▸ PROBLEM STATEMENT
Reply only with how many lines of the listing below hold the word "Bahasa".

▸ EXCERPTED RECORDS
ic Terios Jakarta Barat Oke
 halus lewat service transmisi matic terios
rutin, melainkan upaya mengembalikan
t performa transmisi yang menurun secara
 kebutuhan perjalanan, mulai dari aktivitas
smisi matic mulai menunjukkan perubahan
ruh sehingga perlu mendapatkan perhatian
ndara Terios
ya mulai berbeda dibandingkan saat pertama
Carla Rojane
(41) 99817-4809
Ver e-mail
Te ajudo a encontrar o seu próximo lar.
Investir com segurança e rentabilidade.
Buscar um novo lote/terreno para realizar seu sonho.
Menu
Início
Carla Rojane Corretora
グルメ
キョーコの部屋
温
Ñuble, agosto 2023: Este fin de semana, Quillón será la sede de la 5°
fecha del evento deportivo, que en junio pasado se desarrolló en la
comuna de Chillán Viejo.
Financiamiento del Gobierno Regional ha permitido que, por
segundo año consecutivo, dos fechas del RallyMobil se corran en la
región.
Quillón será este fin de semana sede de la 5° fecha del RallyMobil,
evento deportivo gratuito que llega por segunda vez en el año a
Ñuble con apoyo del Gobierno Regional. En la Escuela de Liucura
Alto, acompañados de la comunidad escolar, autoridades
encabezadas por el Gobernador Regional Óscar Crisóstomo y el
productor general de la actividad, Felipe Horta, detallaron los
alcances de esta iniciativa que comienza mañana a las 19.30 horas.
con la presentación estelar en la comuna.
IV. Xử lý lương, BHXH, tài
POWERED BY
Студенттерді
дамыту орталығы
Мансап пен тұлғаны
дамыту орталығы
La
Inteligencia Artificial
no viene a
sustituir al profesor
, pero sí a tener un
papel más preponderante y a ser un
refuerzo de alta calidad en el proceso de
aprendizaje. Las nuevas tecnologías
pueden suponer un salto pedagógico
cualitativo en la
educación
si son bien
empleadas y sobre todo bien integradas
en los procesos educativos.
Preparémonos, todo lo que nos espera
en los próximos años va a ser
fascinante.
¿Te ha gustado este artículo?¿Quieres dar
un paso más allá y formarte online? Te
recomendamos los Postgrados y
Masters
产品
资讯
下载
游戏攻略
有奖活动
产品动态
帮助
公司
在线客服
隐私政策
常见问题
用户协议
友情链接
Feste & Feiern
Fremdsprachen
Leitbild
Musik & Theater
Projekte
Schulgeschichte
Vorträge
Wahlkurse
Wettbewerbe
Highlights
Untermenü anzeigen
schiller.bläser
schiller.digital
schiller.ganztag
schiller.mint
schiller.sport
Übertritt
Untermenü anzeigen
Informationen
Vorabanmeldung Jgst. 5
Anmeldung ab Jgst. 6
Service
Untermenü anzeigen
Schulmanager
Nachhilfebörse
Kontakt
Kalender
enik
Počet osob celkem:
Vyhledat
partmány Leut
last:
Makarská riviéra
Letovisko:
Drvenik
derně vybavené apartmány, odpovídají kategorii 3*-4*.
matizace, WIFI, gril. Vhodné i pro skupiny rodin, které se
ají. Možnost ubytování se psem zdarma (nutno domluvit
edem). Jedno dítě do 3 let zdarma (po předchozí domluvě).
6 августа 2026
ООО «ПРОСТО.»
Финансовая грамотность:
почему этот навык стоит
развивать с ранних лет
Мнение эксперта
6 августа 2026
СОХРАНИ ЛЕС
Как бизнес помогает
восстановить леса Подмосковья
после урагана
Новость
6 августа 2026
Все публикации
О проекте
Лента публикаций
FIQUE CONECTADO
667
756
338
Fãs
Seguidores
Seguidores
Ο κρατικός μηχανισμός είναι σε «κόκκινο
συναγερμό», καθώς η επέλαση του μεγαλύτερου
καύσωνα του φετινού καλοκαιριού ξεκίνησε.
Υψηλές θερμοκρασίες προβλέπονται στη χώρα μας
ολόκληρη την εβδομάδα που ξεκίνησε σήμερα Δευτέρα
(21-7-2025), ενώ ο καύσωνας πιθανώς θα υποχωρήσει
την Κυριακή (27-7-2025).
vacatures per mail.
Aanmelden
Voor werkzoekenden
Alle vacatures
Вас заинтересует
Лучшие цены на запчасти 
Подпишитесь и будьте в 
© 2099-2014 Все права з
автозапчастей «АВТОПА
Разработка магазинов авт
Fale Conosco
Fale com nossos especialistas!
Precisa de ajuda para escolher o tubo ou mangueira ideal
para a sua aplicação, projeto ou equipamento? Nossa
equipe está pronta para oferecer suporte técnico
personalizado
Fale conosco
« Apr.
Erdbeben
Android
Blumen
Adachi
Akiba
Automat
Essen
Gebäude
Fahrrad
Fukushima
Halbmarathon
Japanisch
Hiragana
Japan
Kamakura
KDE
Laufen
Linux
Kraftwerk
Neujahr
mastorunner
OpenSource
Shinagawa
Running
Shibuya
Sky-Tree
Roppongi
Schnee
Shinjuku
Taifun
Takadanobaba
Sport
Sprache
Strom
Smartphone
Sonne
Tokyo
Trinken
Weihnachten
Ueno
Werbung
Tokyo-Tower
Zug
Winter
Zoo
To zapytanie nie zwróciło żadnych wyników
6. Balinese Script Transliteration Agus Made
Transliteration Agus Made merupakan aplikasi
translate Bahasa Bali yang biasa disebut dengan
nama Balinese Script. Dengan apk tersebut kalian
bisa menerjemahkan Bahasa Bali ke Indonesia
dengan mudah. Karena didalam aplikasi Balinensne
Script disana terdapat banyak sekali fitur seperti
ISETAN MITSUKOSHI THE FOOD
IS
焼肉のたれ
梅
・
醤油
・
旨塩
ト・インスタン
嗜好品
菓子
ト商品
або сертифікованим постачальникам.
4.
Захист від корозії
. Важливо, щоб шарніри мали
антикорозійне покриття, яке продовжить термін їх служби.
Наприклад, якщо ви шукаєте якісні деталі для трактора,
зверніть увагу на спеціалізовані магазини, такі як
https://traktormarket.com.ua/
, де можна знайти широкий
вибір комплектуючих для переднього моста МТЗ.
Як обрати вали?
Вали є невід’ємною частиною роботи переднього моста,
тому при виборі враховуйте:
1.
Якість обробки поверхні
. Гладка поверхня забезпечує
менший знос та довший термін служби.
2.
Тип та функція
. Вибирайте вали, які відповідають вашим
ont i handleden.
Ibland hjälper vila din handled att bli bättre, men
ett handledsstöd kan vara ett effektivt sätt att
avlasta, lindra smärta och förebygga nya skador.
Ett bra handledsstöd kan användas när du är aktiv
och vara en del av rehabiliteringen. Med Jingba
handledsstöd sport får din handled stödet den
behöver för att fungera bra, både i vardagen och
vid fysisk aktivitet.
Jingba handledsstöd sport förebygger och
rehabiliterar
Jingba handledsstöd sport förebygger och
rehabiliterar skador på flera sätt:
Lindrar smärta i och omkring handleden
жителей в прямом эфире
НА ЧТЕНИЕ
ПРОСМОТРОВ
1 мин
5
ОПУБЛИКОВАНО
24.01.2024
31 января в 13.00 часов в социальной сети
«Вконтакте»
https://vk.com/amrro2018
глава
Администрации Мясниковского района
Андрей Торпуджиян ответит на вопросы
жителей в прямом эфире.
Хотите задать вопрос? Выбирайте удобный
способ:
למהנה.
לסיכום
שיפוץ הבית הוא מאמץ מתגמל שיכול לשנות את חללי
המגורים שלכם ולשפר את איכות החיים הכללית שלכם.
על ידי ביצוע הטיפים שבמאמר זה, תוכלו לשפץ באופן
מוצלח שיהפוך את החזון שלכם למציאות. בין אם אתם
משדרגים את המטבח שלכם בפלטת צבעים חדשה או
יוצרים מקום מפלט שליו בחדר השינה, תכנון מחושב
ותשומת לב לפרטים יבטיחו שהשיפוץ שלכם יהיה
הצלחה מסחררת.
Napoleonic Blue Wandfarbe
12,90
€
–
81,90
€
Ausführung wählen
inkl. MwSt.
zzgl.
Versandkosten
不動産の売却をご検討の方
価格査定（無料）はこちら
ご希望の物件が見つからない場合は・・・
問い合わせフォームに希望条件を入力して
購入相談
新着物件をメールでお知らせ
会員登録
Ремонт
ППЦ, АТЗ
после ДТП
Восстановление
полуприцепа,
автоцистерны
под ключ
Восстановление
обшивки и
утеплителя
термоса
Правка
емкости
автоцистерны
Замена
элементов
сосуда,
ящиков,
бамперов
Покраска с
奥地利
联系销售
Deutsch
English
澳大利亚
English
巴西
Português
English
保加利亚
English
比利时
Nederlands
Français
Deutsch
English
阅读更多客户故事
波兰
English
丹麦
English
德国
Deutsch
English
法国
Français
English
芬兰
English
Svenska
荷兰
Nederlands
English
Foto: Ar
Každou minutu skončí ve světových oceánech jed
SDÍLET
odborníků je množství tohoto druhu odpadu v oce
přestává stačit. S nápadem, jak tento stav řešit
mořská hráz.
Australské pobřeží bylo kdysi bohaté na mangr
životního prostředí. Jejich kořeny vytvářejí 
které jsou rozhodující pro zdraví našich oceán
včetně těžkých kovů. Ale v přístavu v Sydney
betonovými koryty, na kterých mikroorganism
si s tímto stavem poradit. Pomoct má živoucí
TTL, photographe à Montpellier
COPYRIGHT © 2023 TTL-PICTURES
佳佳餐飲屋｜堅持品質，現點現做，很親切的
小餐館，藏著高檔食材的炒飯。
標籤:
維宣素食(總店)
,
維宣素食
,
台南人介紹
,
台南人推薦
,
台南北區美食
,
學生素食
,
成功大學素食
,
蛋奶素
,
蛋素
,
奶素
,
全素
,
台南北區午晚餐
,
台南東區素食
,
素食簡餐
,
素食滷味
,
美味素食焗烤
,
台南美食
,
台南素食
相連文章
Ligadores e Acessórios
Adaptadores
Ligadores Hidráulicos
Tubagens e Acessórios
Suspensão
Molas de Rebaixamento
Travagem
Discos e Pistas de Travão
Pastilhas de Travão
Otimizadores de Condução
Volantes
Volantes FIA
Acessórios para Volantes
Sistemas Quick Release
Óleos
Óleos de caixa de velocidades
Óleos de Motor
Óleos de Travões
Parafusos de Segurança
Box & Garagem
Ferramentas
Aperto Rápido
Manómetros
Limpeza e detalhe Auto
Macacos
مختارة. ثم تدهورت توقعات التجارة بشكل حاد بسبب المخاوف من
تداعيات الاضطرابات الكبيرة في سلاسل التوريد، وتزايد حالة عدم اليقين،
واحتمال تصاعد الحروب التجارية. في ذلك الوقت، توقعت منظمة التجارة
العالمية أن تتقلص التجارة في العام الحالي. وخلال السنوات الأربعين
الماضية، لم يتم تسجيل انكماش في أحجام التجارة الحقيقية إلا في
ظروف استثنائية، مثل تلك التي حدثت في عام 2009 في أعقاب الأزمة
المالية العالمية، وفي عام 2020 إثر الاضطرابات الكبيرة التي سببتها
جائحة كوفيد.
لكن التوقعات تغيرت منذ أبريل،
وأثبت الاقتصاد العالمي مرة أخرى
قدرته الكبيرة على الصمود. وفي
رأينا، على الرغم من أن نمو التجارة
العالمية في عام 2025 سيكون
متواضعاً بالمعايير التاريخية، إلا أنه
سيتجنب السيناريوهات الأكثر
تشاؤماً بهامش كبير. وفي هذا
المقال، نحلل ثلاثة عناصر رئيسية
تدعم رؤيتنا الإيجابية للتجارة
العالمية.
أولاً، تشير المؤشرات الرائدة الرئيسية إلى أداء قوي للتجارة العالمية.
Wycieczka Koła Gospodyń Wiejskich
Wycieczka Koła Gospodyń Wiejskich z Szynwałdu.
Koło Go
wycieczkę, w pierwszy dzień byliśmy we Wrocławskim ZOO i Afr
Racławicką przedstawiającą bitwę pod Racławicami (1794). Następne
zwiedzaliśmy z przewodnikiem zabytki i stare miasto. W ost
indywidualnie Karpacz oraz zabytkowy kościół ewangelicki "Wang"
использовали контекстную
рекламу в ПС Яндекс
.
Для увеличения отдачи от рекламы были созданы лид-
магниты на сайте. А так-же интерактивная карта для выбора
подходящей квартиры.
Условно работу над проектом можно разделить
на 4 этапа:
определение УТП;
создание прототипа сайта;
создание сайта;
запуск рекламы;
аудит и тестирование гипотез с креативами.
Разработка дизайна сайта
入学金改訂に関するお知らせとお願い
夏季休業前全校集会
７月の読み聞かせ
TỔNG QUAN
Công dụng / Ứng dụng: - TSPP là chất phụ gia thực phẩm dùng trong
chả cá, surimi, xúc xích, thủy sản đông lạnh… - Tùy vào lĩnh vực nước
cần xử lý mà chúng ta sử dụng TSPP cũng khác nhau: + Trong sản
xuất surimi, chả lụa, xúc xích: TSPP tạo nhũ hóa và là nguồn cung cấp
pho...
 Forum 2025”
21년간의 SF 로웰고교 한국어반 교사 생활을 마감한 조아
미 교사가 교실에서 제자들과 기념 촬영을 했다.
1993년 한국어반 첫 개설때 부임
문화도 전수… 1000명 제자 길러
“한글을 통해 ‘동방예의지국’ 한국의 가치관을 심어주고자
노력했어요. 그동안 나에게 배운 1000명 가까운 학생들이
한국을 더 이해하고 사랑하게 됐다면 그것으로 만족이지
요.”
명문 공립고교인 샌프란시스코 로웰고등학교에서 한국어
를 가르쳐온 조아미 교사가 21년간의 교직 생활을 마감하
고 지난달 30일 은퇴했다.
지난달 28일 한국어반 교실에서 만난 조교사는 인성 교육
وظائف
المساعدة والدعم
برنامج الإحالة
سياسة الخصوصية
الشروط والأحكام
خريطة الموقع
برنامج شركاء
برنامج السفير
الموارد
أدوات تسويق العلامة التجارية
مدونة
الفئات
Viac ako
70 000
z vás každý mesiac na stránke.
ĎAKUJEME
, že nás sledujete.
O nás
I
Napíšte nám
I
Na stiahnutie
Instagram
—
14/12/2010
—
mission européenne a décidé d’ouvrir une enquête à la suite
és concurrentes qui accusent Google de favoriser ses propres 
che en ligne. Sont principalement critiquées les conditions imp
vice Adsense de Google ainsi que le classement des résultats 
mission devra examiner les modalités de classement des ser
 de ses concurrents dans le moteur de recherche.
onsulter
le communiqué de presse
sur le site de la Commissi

▸ EXPECTED ANSWER
2